Filmmaker: If you could travel back in time and be able to make movies in a time and place of your choice, where and when would it be?

von Trier: It would probably be in the Soviet Union, back in the time when Tarkovsky made films. That is for me a very romantic period, even though I know it was painful for the people there. Somehow when I see The Mirror by Tarkovsky, I dream of the studios and the colors and the depression.

Filmmaker: When was the last time you burst into tears on set?

von Trier: Bryce Dallas Howard [in Manderlay] was incredible at crying, she had a fantastic technique to cry. You could start her crying and stop her crying. That was not me crying, but it was incredible. I’ve never seen anything like it. I’ve actually worked with a lot of actresses who are good at crying, but this was so fantastic. She was really a cryer. But I probably cried from anger with Björk, I’m sure. Yeah, I remember that I cried one time – I just gave up completely. I said to her, “You win.” I don’t know what that meant, but probably that the film would be off.

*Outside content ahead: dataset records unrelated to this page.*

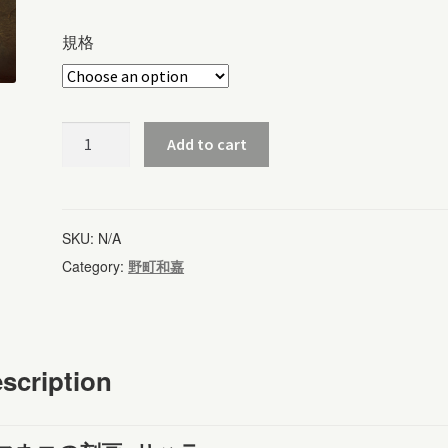
規格
ヤ
Add to cart
マ
ネ
コ
SKU:
N/A
の
Category:
野町和嘉
刻
画
(745)
scription
quantity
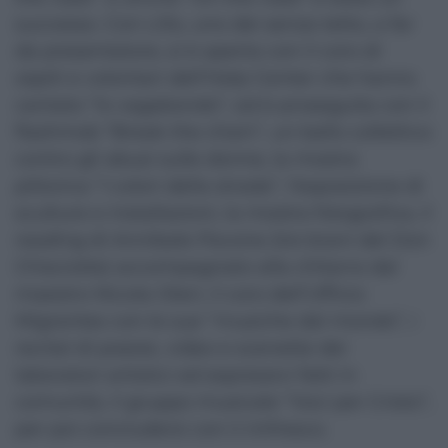
successo. Con Lillo, uno dei senza tetto, a far
da presentatore, si è aperta con il coro di
ospiti e volontari dell’Help Center che hanno
cantato “Io vagabondo”, ed è proseguita con il
flashmob “Break the chain”, un ballo collettivo
contro gli abusi sulle donne, la mostra
pittorica “I colori della strada”, l’esposizione di
sculture e installazioni, la mostra fotografica, il
reading di Annibale Pavone (tre brani del Don
Chisciotte) accompagnato alla chitarra dal
maestro Nicola Oteri, il coro dell’Ufficio
Migrantes con le sue “musiche dal mondo”, i
recital di poesie, video e scenette dei
laboratori artistici ed espressivi fatti in
comunità, il gruppo musicale “Voci per Cristo”,
per poi concludersi con il rinfresco.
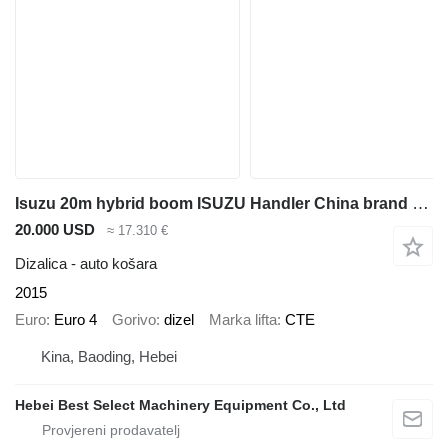
Isuzu 20m hybrid boom ISUZU Handler China brand upper aerial platform
20.000 USD
≈ 17.310 €
Dizalica - auto košara
2015
Euro
Euro 4
Gorivo
dizel
Marka lifta
CTE
Kina, Baoding, Hebei
Hebei Best Select Machinery Equipment Co., Ltd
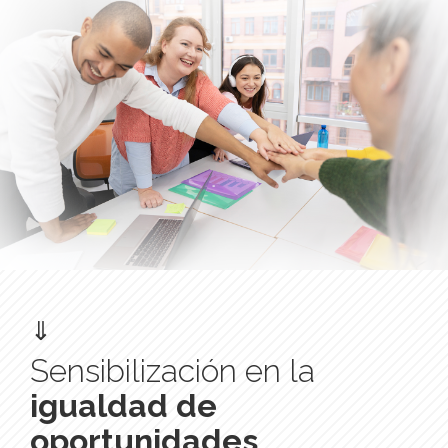
⇓
Sensibilización en la
igualdad de
oportunidades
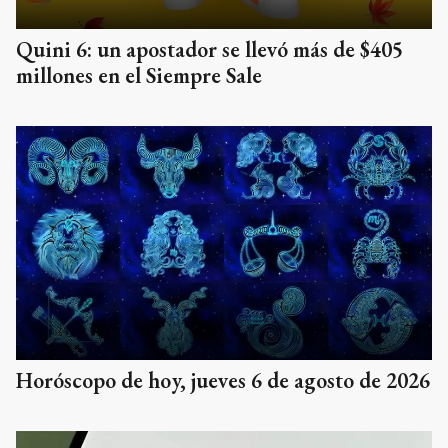
Quini 6: un apostador se llevó más de $405
millones en el Siempre Sale
Horóscopo de hoy, jueves 6 de agosto de 2026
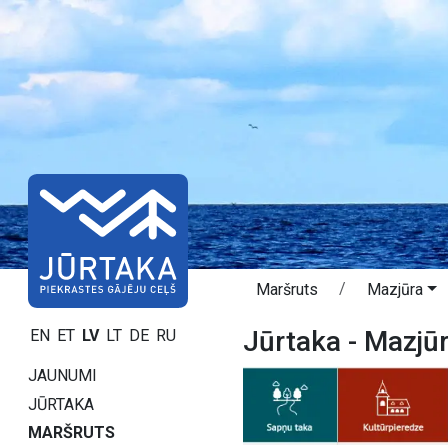
Maršruts
Mazjūra
Jūrtaka - Mazjū
EN
ET
LV
LT
DE
RU
JAUNUMI
JŪRTAKA
MARŠRUTS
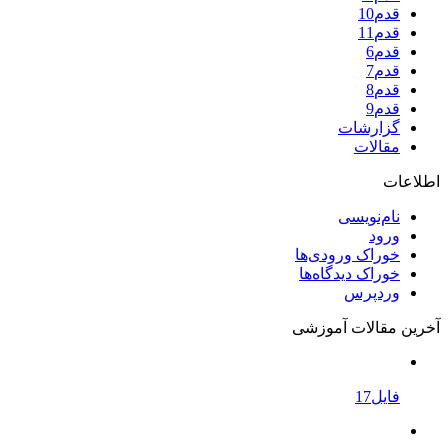
قدم10
قدم11
قدم6
قدم7
قدم8
قدم9
گزارشات
مقالات
اطلاعات
نام‌نویسی
ورود
خوراک ورودی‌ها
خوراک دیدگاه‌ها
وردپرس
آخرین مقالات آموزشی
فایل17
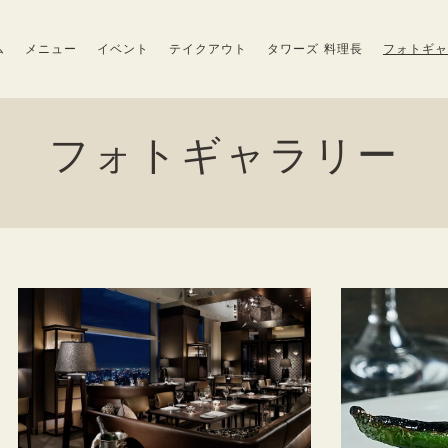
ム
メニュー
イベント
テイクアウト
タワーズ 料理長
フォトギャ
フォトギャラリー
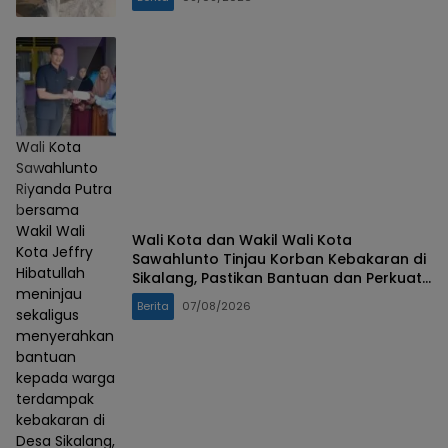
Wali Kota
Sawahlunto
Riyanda Putra
bersama
Wakil Wali
Wali Kota dan Wakil Wali Kota
Kota Jeffry
Sawahlunto Tinjau Korban Kebakaran di
Hibatullah
Sikalang, Pastikan Bantuan dan Perkuat
meninjau
Mitigasi Bencana
Berita
07/08/2026
sekaligus
menyerahkan
bantuan
kepada warga
terdampak
kebakaran di
Desa Sikalang,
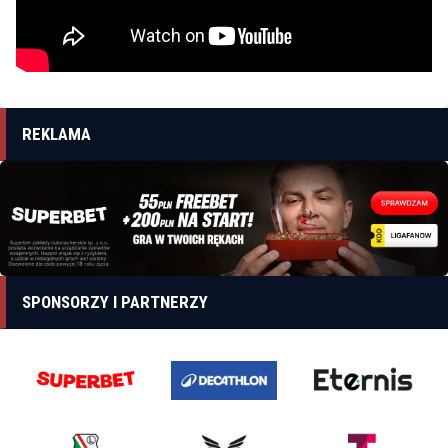
REKLAMA
SPONSORZY I PARTNERZY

Filmmaker: Finally, who’s the most famous person in your cell phone?

von Trier: I believe it’s Nicole [Kidman], actually.

Filmmaker: Do you speak a lot?

von Trier: No, but I write her some emails sometimes. It’s probably not her phone number anymore, and she doesn’t appear as “Nicole Kidman.”

Filmmaker: So if it’s stolen, it’d still be OK.

von Trier: Yeah, I think so. Or else I think I would get a hell of time explaining to her!